I certainly hope that Maxx returns from his comet trip in time to check this out. A Giant Takes on Physic's Biggest Questions.
The physicists, wearing hardhats, kneepads and safety harnesses, are scrambling like Spiderman over this assembly, appropriately named Atlas, ducking under waterfalls of cables and tubes and crawling into hidden room-size cavities stuffed with electronics.BTW, U.S. scientist would be getting ready to answer those questions, but our congress cancelled the American project in 1993. Fuckers.
They are getting ready to see the universe born again.
Again and again and again — 30 million times a second, in fact.
Starting sometime next summer if all goes to plan, subatomic particles will begin shooting around a 17-mile underground ring stretching from the European Center for Nuclear Research, or Cern, near Geneva, into France and back again — luckily without having to submit to customs inspections.
Crashing together in the bowels of Atlas and similar contraptions spaced around the ring, the particles will produce tiny fireballs of primordial energy, recreating conditions that last prevailed when the universe was less than a trillionth of a second old.
Whatever forms of matter and whatever laws and forces held sway Back Then — relics not seen in this part of space since the universe cooled 14 billion years ago — will spring fleetingly to life, over and over again in all their possible variations, as if the universe were enacting its own version of the “Groundhog Day” movie. If all goes well, they will leave their footprints in mountains of hardware and computer memory.
6 comments:
Maxx does have a wormhole gate in Geneva, right?
flory
Maxx will check it out and report back to his centaur, I'm sure of it.
It was a shame that project in Texas was killed but I understood why that happened. Big, ugly budget deficits needed to be fixed. Plus, it was in Texas, so it was a proper "screw you" to Bush 41 from Clinton. Think of it as payback for Bush sending US troops into Somalia and dropping that in Clinton's lap. IMHO, anyway.
When Dennis Overbye writes "Starting sometime next summer…." does he mean this summer, 2007? Or next summer, 2008?

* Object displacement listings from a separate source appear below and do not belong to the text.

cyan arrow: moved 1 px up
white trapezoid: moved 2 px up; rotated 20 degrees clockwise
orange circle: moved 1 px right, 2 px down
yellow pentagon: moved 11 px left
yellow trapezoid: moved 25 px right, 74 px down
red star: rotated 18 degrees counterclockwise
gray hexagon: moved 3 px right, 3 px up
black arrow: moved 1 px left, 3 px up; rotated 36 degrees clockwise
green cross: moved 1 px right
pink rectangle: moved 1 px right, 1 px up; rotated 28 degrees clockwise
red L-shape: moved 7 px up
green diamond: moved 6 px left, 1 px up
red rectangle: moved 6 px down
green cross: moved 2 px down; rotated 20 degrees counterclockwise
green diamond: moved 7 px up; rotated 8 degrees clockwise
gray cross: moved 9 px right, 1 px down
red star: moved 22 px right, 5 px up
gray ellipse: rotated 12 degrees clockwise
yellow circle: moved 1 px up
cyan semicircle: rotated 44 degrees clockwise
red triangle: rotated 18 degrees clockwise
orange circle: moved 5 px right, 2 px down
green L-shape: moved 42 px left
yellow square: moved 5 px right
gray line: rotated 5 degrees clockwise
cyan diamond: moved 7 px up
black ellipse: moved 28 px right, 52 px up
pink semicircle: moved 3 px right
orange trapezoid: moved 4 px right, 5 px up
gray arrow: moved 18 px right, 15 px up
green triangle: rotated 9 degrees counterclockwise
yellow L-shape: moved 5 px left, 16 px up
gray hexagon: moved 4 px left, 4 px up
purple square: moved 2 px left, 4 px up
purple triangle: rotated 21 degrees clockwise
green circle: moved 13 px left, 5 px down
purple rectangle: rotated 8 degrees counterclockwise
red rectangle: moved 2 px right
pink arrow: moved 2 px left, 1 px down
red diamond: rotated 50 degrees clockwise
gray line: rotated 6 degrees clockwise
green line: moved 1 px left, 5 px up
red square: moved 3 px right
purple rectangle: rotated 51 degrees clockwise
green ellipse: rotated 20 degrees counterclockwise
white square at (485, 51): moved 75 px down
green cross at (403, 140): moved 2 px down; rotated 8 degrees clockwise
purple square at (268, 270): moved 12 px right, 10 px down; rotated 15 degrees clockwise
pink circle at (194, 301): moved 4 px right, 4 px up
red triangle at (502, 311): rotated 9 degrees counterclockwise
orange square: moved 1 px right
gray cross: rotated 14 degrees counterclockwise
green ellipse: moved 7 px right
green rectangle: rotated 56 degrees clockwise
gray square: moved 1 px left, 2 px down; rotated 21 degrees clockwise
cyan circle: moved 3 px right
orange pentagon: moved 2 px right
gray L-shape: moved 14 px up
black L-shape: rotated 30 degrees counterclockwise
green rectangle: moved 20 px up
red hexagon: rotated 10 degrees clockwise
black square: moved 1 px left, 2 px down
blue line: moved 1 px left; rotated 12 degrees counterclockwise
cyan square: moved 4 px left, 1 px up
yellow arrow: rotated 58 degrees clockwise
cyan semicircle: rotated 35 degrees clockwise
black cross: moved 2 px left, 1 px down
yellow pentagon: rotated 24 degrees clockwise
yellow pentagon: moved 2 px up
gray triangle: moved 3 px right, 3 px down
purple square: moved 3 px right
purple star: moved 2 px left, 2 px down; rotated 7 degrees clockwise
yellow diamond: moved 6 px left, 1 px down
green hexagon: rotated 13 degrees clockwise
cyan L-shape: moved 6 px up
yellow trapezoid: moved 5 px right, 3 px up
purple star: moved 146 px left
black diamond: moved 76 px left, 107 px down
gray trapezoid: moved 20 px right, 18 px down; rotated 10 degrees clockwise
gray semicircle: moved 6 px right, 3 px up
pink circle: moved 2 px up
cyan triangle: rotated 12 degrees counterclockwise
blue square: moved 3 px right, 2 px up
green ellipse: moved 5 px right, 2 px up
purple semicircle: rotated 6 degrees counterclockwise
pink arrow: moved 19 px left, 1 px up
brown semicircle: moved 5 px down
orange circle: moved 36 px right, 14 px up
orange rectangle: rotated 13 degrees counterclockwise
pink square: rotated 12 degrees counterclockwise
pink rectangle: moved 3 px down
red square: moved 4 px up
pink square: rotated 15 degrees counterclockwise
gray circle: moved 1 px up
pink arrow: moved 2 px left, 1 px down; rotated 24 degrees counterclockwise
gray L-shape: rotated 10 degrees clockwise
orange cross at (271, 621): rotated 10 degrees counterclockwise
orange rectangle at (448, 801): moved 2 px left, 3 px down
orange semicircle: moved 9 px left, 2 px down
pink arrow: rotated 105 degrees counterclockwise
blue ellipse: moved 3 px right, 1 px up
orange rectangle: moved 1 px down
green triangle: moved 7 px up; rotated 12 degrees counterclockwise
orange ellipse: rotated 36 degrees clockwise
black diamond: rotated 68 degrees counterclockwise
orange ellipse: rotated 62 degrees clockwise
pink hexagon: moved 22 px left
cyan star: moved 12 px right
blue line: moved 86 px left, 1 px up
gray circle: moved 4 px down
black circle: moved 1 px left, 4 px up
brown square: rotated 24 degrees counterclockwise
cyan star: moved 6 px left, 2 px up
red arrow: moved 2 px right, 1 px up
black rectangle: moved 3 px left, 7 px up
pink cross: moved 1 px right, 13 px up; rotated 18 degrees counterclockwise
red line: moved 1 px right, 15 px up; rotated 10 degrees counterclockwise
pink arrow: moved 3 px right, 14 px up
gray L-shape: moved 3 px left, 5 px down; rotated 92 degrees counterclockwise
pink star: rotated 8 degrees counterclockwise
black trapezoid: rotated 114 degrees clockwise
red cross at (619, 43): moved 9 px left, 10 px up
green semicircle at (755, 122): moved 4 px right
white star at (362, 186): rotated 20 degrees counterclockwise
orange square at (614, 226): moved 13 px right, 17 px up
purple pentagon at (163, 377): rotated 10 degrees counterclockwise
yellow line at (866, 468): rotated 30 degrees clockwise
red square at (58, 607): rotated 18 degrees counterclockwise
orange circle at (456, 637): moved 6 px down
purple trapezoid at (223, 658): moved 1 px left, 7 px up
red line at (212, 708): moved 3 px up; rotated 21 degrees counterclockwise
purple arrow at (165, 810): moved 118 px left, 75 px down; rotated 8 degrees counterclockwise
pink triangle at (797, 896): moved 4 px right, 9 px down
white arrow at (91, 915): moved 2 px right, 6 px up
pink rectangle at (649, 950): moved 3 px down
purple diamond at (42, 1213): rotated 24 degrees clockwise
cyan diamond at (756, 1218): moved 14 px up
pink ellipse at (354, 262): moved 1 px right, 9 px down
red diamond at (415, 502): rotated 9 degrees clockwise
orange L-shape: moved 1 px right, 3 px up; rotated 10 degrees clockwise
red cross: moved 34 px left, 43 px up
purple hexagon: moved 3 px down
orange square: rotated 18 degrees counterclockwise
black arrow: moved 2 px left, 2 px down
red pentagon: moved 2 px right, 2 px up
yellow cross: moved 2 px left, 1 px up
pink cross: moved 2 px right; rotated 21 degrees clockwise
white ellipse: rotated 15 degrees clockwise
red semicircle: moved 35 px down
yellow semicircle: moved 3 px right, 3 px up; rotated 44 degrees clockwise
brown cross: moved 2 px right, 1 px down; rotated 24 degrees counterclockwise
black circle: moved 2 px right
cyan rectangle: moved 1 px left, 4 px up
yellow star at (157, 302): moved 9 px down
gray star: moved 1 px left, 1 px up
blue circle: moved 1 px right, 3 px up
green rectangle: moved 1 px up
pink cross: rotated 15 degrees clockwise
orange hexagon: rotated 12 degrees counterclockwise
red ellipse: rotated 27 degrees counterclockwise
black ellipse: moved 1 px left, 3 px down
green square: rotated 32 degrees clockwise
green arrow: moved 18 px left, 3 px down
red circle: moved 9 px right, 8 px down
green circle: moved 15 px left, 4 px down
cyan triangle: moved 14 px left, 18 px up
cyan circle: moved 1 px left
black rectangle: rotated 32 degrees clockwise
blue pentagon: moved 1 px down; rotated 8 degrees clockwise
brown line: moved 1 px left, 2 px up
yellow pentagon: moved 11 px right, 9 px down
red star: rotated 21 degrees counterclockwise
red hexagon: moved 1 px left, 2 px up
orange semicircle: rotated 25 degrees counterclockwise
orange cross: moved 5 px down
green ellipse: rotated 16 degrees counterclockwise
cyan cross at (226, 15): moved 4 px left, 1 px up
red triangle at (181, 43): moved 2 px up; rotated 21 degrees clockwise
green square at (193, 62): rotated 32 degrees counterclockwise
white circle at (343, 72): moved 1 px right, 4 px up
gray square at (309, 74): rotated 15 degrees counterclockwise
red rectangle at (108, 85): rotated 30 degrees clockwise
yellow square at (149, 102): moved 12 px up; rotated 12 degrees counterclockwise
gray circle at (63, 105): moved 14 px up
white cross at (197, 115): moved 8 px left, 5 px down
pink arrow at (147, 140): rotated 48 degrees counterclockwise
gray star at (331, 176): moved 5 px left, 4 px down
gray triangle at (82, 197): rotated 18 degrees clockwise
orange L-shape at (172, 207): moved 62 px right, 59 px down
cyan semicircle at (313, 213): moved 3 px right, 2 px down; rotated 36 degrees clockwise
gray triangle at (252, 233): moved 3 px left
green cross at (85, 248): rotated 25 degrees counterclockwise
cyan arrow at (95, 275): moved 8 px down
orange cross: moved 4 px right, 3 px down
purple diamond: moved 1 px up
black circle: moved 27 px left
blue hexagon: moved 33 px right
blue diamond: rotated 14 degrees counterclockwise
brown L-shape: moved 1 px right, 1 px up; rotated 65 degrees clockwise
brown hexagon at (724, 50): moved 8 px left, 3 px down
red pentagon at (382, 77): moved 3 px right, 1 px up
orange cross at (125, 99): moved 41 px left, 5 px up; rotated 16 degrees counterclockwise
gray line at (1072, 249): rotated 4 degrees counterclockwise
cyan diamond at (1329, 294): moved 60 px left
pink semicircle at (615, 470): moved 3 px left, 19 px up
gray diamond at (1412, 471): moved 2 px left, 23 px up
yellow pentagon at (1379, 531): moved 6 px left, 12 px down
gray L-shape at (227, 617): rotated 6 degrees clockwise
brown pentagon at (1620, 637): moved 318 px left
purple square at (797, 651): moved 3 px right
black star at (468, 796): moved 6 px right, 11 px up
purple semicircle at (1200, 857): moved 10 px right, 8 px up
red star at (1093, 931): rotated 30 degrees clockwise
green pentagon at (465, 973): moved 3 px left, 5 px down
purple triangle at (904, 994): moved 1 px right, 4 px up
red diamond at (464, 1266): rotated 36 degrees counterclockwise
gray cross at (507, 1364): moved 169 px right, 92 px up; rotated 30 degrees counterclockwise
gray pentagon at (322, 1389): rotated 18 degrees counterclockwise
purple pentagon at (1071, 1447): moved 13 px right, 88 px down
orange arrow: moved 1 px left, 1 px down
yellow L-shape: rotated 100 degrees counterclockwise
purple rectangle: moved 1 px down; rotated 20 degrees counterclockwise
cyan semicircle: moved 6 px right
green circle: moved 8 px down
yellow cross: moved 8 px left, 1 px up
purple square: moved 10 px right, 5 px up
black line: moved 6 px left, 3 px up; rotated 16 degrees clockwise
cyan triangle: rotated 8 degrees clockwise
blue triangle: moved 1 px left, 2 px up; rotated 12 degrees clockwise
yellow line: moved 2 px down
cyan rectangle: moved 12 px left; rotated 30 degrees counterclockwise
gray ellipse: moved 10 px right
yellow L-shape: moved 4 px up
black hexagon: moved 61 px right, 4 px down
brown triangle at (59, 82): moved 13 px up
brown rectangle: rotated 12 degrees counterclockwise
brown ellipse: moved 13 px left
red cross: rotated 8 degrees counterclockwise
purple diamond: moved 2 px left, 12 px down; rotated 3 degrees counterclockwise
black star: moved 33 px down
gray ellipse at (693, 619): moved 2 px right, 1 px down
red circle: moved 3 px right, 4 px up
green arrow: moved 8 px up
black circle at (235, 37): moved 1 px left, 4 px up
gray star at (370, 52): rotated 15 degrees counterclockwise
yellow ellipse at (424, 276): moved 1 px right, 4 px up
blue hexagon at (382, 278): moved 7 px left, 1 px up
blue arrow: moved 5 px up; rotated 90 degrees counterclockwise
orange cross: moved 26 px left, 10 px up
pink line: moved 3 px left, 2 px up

This distinction seems often lost in writing these days. And Overbye may have written the article months ago.
I wouldn't expect to see this sort of article more than a year before these wondrous machines were to be turned on.
And thanks for the link. It's a lot of difficult info written understandably. Overbye is a good science writer.
The Large Hadron Collider was going to start up this summer but about a month ago they blew up some of their "plumbing" in test. (I think they need Max to look over their designs). The last thing I heard was they are going to try to start it up again this coming March.
Backyard Astronomer
Ahh, good to know.
It probably happened while Maxx was out on his comet.